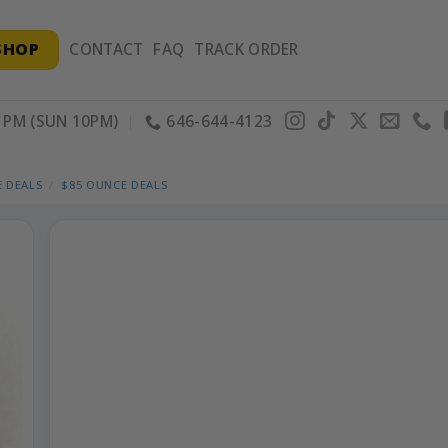
SHOP
CONTACT
FAQ
TRACK ORDER
PM (SUN 10PM)
646-644-4123
 DEALS
/
$85 OUNCE DEALS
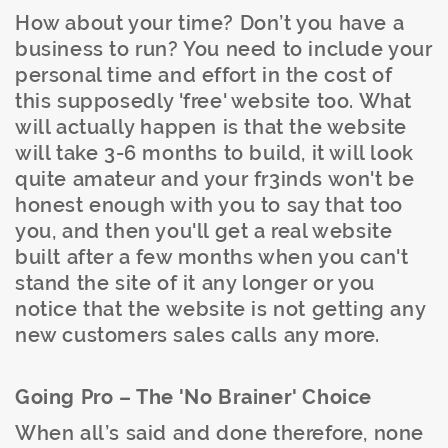
How about your time? Don’t you have a
business to run? You need to include your
personal time and effort in the cost of
this supposedly 'free' website too. What
will actually happen is that the website
will take 3-6 months to build, it will look
quite amateur and your fr3inds won't be
honest enough with you to say that too
you, and then you'll get a real website
built after a few months when you can't
stand the site of it any longer or you
notice that the website is not getting any
new customers sales calls any more.
Going Pro – The 'No Brainer' Choice
When all’s said and done therefore, none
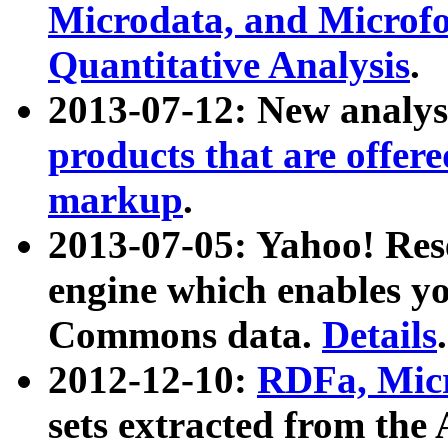
Microdata, and Microfo
Quantitative Analysis
.
2013-07-12: New analys
products that are offer
markup
.
2013-07-05: Yahoo! Res
engine which enables y
Commons data.
Details
.
2012-12-10:
RDFa, Micr
sets extracted from t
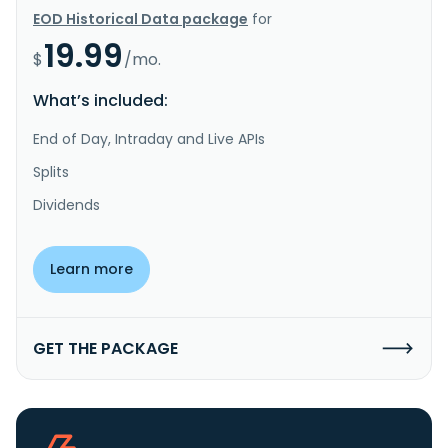
EOD Historical Data package
for
19.99
$
/mo.
What’s included:
End of Day, Intraday and Live APIs
Splits
Dividends
Learn more
GET THE PACKAGE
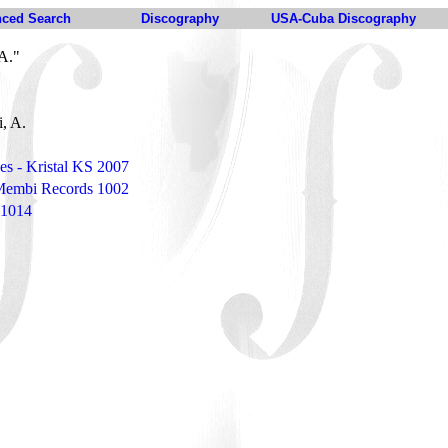
ced Search
Discography
USA-Cuba Discography
A."
i, A.
des - Kristal KS 2007
 Membi Records 1002
 1014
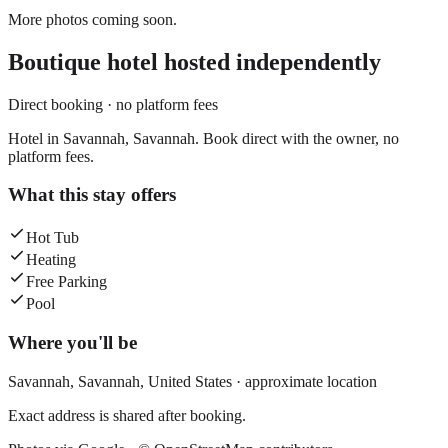
More photos coming soon.
Boutique hotel
hosted independently
Direct booking · no platform fees
Hotel in Savannah, Savannah. Book direct with the owner, no
platform fees.
What this stay offers
Hot Tub
Heating
Free Parking
Pool
Where you'll be
Savannah,
Savannah
,
United States
· approximate location
Exact address is shared after booking.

Problem to work on: Which of the lines in the material above contain "will"? Copy each one out.

Task response:
will actually happen is that the website
will take 3-6 months to build, it will look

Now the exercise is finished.